Furthermore, we have revised the relevant section in the original manuscript (Lines 513-534 on Pages15) as follows:

"To validate the effectiveness of each key component in our model, we conducted comprehensive ablation studies on the C1 dataset, as summarized in Table 5 (originally Table 4). The results demonstrate that the SFFormer model, which integrates both long- and short-cycle mechanisms, significantly outperforms the single-scale baseline in multi-step prediction tasks for parking lot C1, achieving an average performance improvement of 20.89%. This clearly underscores the superiority of the proposed approach.

Specifically, in the configuration without p_l, the model loses its ability to capture global temporal patterns, resulting in a noticeable degradation in performance. Conversely, when p_s is removed, which is responsible for capturing fine-grained local variations and short-term fluctuations, the model retains some capacity to perceive long-term trends but exhibits a clear decline in prediction accuracy due to the lack of detailed modeling. Furthermore, in the setting without AAP, where we replace the AAP module with a simple feature concatenation while retaining the dual-branch structure, the model still benefits from multi-scale features but is limited by the absence of an adaptive fusion mechanism, leading to suboptimal performance.

The complete SFFormer model effectively captures multi-scale features through the p_l and p_s branches and intelligently integrates them via the AAP module, achieving the best performance across all evaluation metrics. These results not only quantitatively affirm the advantage of SFFormer over the single-scale model but also validate the efficacy of long-short cycle fusion in improving prediction accuracy and stability. Overall, the ablation study strongly demonstrates the necessity and effectiveness of the proposed multi-scale architecture and adaptive fusion strategy."

Once again, we would like to thank you for your valuable comments, which have greatly helped us improve the clarity and rigor of our paper. We are very grateful for your insightful suggestions.

3. in line 231, "Error! Reference source not found."

Thank you very much for identifying this significant error. This was an oversight during our document editing process. We have located and corrected the citation in question, replacing "Error! Reference source not found." with the proper literature reference.

4. In line 101 and line 203, the AAP has defined in 101, and no need to define again in line 203. the same as the MSE, please check the full paper to revise all the

We would like to sincerely thank you for identifying this critical issue.
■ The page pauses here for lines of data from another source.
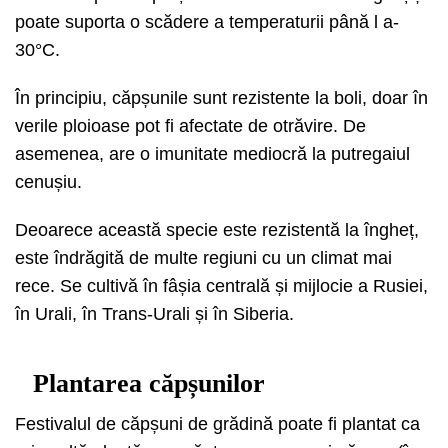
poate suporta o scădere a temperaturii până l a-
30°C.
În principiu, căpșunile sunt rezistente la boli, doar în
verile ploioase pot fi afectate de otrăvire. De
asemenea, are o imunitate mediocră la putregaiul
cenușiu.
Deoarece această specie este rezistentă la îngheț,
este îndrăgită de multe regiuni cu un climat mai
rece. Se cultivă în fâșia centrală și mijlocie a Rusiei,
în Urali, în Trans-Urali și în Siberia.
Plantarea căpșunilor
Festivalul de căpșuni de grădină poate fi plantat ca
You are absolutely correct that the repeated definition of terms undermines the fluency and professionalism of the manuscript. We have carefully reviewed the entire paper to ensure that all abbreviations—including AAP and MSE—are defined only at their first occurrence, and all redundant subsequent definitions have been removed.

5. The reference formatting is inconsistent and lacks uniformity, Some authors use abbreviated names while others do not, such as [18],[21], [28]and [27], please use the consistent formatting.

Thank you for your correction. We have revised and standardized the format of the entire reference list, specifically addressing the issue of inconsistencies in author name abbreviations you pointed out. Currently, all reference entries comply with the unified and standardized format required by the journal.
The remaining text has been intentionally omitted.